Well I'm not sure what is actually being described. If it is a sphereical explosion with a radius of 30 miles that could work. If it is a rectangle with the other dimensions that can also work.

If it is specificied as to what size this thing is then sure, go right on ahead.

 

[IkaniL]

I'll try it with the radius of 30m. Then if he specifies something different, I can revise the calc.

Have you seen my message on the post we were conversing on? o.o

 

[CNBA3]

Wait, you say radius and then list theee values. I am confused. If it is a hemisphereic or sphereical crater it would only need one radius value. Also you give three dimensions, so even that would cover the height, length, and depth of a non-sphereical explosion, but none of those match the km conversion from 30 miles.
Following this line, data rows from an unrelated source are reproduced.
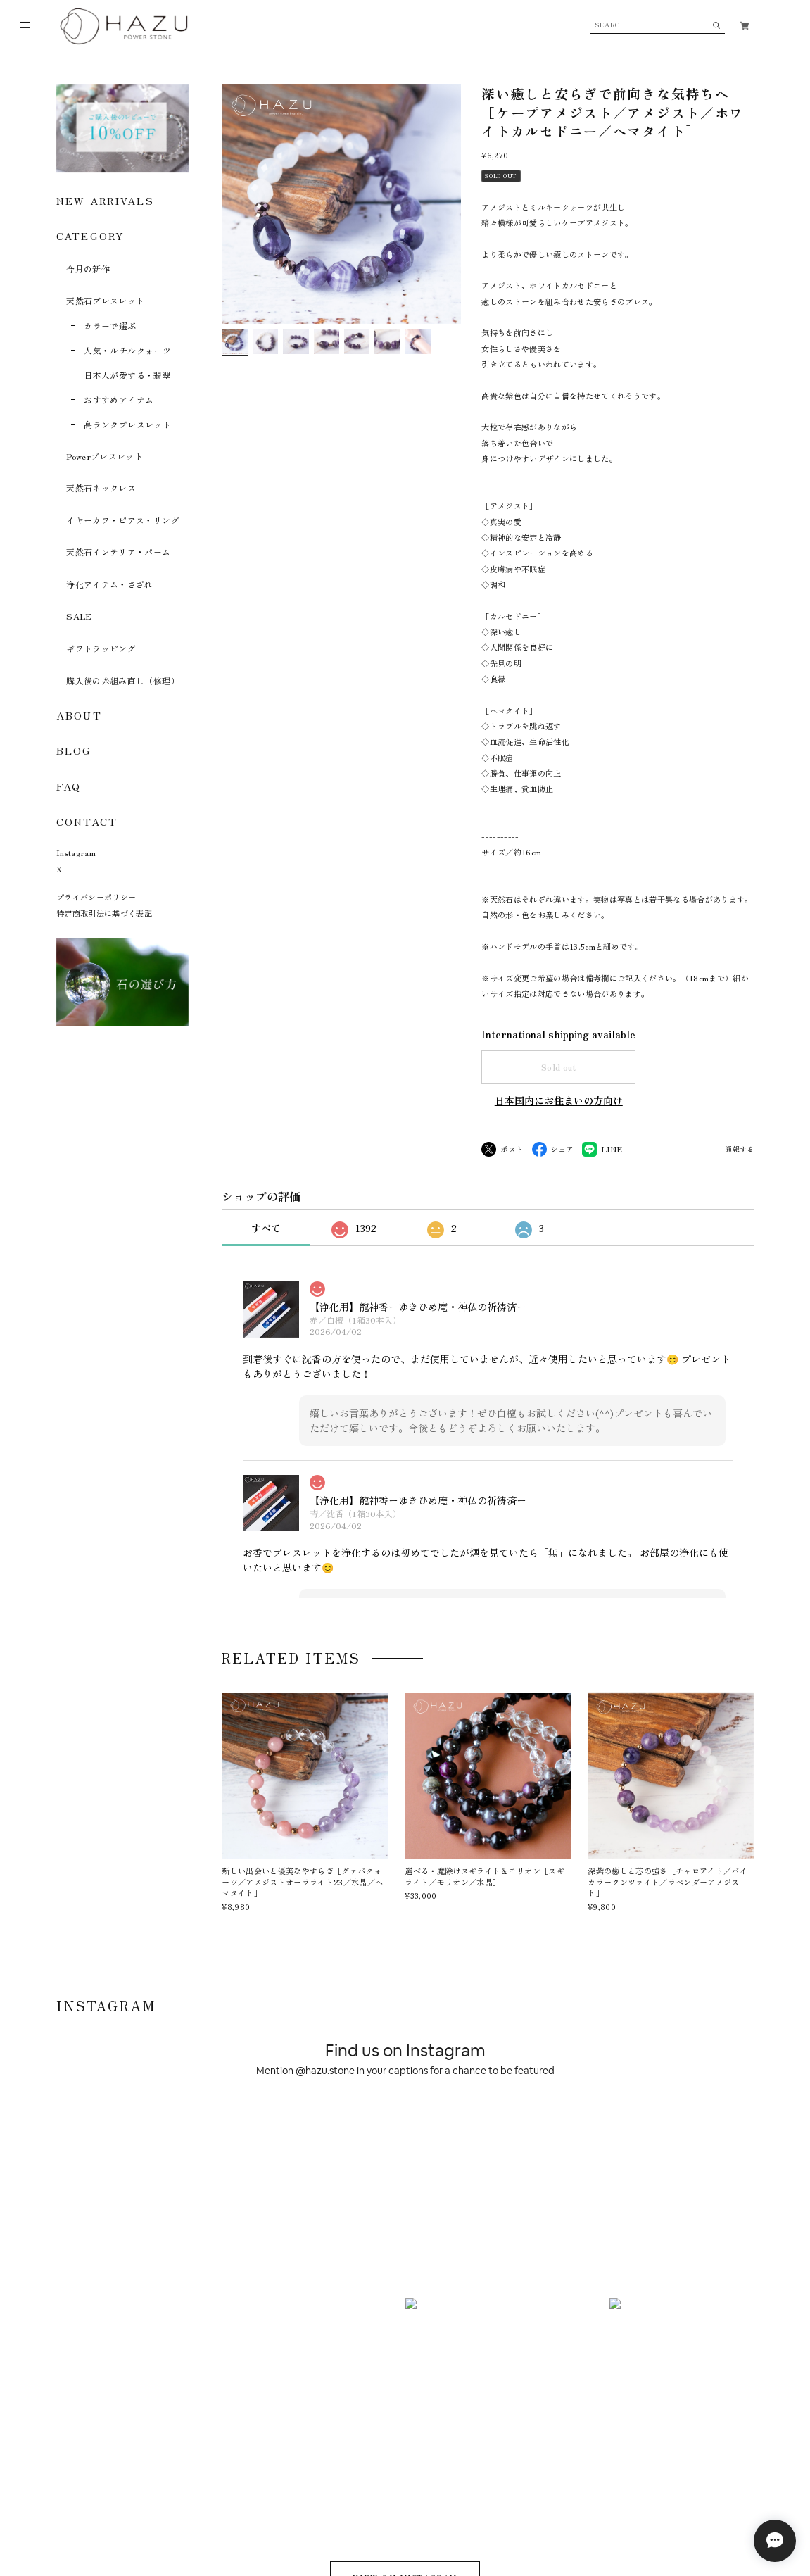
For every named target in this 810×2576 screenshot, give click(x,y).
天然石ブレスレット (105, 300)
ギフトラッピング (101, 648)
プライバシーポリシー (96, 897)
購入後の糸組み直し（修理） (122, 680)
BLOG (74, 750)
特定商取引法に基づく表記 (104, 913)
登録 (709, 2373)
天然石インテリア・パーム (118, 552)
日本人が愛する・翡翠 (127, 375)
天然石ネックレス (101, 488)
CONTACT (87, 821)
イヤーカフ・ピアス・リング (122, 520)
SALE (78, 616)
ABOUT (79, 715)
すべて (266, 1228)
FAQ (68, 786)
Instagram (76, 852)
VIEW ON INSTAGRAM (405, 2145)
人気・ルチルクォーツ (127, 350)
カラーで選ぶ (110, 326)
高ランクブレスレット (127, 424)
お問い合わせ (288, 2492)
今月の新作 (88, 269)
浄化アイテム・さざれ (109, 584)
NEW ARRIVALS (105, 200)
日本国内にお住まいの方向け (559, 1100)
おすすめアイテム (118, 400)
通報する (740, 1150)
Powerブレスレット (104, 456)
I am a bit confused.

Apologies, I did not meant to add a third number value, the thickness remains at 30 miles

 

[IkaniL]

So the crust is 30 miles thick, but the explosion radius is only 17 by 22?

 

[IkaniL]

Okay, here is the calc.

M = Miles

R = Radius in kilometers

km = Kilometers

Y = Yield

R = 30m | 30m = 48.2803 km

48.2803 = Y^(1/3)*0.28

Y = 5,126,674.992146 Kilotons

 

[CNBA3]

@IkaniL, Thank you

 

[IkaniL]

To be exact though, I had to multiply by 0.5

5,126,674.992146x0.5 = 2,563,337.49607 kilotons

That is the exact energy from the blast.

 

[IkaniL]

You're welcome. Credit Assault though for the guiding help.

 

[Assaltwaffle]

Idk what when wrong there, but something definitely went wrong. That blast shouldn't be more than 1 Megaton (1,000 kilotons). Also, if the Earth was cracked by this, then we use Destruction, not explosions.
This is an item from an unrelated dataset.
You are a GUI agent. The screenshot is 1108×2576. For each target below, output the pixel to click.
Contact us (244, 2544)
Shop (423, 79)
Edit: Wait nevermind. The explosion part is correct, but the the type of calc used isn't. You calced correctly, but I think calcing the hole in the crust is going to be better than calcing how much energy an explosion of that size would use.

 

[IkaniL]

So I will need to use the LxWxD formula then?

 

[Assaltwaffle]

I mean he still hasn't clarified what shape this hole is and which value is the "third value" that is wrong.

I'd use hemisphere formula with 30 miles as the radius.

 

[IkaniL]

Okay, if it turns out to be the hemispheric shape. Then using the formula for volume is the best?

https://ncalculators.com/area-volume/hemisphere-calculator.htm

 

[Assaltwaffle]

Yes.

 

[IkaniL]

(2/3)*¤Ç*48280.3^3/3 = 7.8568279e+13

r = 30m

 

[Assaltwaffle]

Why'd you divide by three at the end? A hemisphere's formula is just (2/3)xpixR^3. Using that formula I got 2.355x10^14 meters. You then covert cubic meters to cubic centimeters by adding six zeros, so total volume is 2.355x10^20 cc. Then we apply that to our destruction values. V-Frag is 69x, and Pulverization is 214.35.

The results would be 1.62x10^22 joules and 5.048x10^22 joules, respectively.

 

[IkaniL]

Thought the 3 under the formula mean't to divide it.
2.355x10^20x214.35 is 5.0479425e+22 or 5.0479425x10^22 when I put it into the Google Calculator. What makes it 5.048 though?

 

[Assaltwaffle]

I'm not sure why calculator soup has that /3, but it is wrong. Also I just round the 79 into 8.

 

[IkaniL]

Is there a specific rule regarding rounding with decimals like these? I only thought you did it when a five was involved.

 

[Assaltwaffle]

Like I said before, if the number is 5 or higher, you can round up to add a 1 to the next digit. So 0.0015 can be turned into 0.002, or 0.1368 can turn into 0.137.

 

[IkaniL]

Ohhh. I must've have missed the higher part of what you said. Got it now.